Add or Edit a SharePoint Online Legacy Source

Members of the Administrators and Content Managers built-in groups can include SharePoint Online content and make it searchable. In a Coveo-powered search interface, the source content is accessible to either everyone, the source creator only, or specific users as determined by source permissions (see Content Security). By default, a SharePoint Online source starts a refresh every hour to retrieve SharePoint Online item changes (addition, modification, or deletion). A source rescan or rebuild is necessary to capture deleted user profiles.

Source Features Summary

Features Supported Additional information
SharePoint Online version Latest cloud version  
Searchable content types Sites, sub-sites, user profiles, personal websites, lists, list items, list item attachments, document libraries, document sets, documents, web parts, and microblog posts and replies.
Content update Refresh

Rescan or rebuild is needed to retrieve deleted user profiles.

Rescan  
Rebuild  
Content security options Determined by source permissions  
Source creator  
Everyone  

Requirements

DNS Records Configuration for Office 365

  1. Log in to Office 365 admin center with an administrator account.

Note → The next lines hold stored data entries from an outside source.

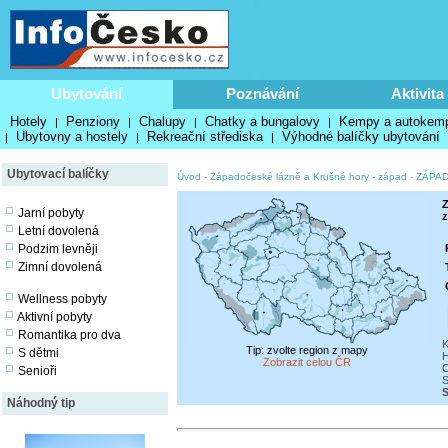
Ubytování
Poznávání
Aktivita
Hotely
Penziony
Chalupy
Chatky a bungalovy
Kempy a autokem
|
|
|
|
Ubytovny a hostely
Rekreační střediska
Výhodné balíčky ubytování
|
|
|
Ubytovací balíčky
Úvod
-
Západočeské lázně a Krušné hory - západ
-
ZÁPA
Z
Jarní pobyty
z
Letní dovolená
Podzim levněji
Zimní dovolená
Wellness pobyty
Aktivní pobyty
Romantika pro dva
K
Tip: zvolte region z mapy
S dětmi
H
Zobrazit celou ČR
C
Senioři
S
S
Náhodný tip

  2. In the navigation bar on the left, select Domains.

  3. On the Manage domains page:

    1. Under Domain Name, select your corporate domain (not company.onmicrosoft.com) check box.

    2. Next to the Action column, under the [domain name], click Domain settings.

  4. On the [domain name] page, in the DNS records section, take note of the DNS records.

  5. Configure these DNS records in your DNS host provider (see Create DNS records for Office 365 when you manage your DNS records).

  6. On the [domain name] page, in the DNS records section, click the Troubleshoot domain link to ensure that the DNS records were correctly configured.

SharePoint Online Account With Appropriate Permissions

When you want to include SharePoint Online content, you must create a specific SharePoint Online account that will be only used for the source. Otherwise, you’ll need to also change the source Password value each time the account password changes to prevent authentication errors.

  1. Access your SharePoint Online tenant with an administrator account.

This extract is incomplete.